On the weekend the comedian Don Rickles passed away, there was a four-year old comedian who made his debut at the Wequaquet Lake Yacht Club in Centerville, Massachusetts.

Young Nicholas, at very little urging from his mother and grandmother, took to the microphone to tell the assembled a series of riddles--with answers--to the crowd that was seated in the dining hall of the yacht club, in attendance after paying  their respects to Aunt Emma, 89, who recently passed away, and who left specific instructions with her daughter that her funeral was to be held on a Saturday, so no one had to miss work--or school.
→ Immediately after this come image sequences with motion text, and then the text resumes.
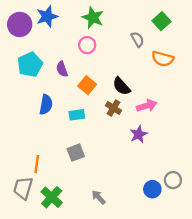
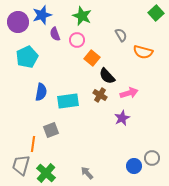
green square: (161, 21) -> (156, 13), moved
purple semicircle: (62, 69) -> (55, 34), moved
orange square: (87, 85) -> (92, 58), moved
cyan rectangle: (77, 115) -> (68, 101), size x1.5
gray square: (76, 153) -> (51, 130), moved

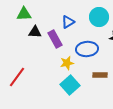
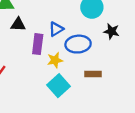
blue triangle: (68, 22) -> (56, 29), moved
purple rectangle: (55, 39) -> (38, 44), moved, turned 36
As if anyone amongst the 150 or so members of the sprawling Layton, Canty, Brennan clans was going to miss her funeral, no matter what day it was held on.

Young Nicholas is Emma's great-grandson, and is an apple that certainly didn't fall far from the tree of the certain outgoingness and warmth that were displayed by her, and by his grandmother and mother.

Did you hear the one about the pizza?
 -Nah, it's too cheesy.
What do you call a cow with no legs?
-Ground beef.
How did the two oceans greet each other?
-They waved.
What do you call a cow that twitches?
-Beef jerky.
How do you wake up Lady Gaga?
-You Poker Face.
What you call a cow with three legs?
-Lean beef.

Aunt Emma loved it.

It is fully expected that with only a little encouragement, Young Nicholas's comedy career will, in a few years, ramp up to stories about the priest, rabbi and minister who walk into a bar.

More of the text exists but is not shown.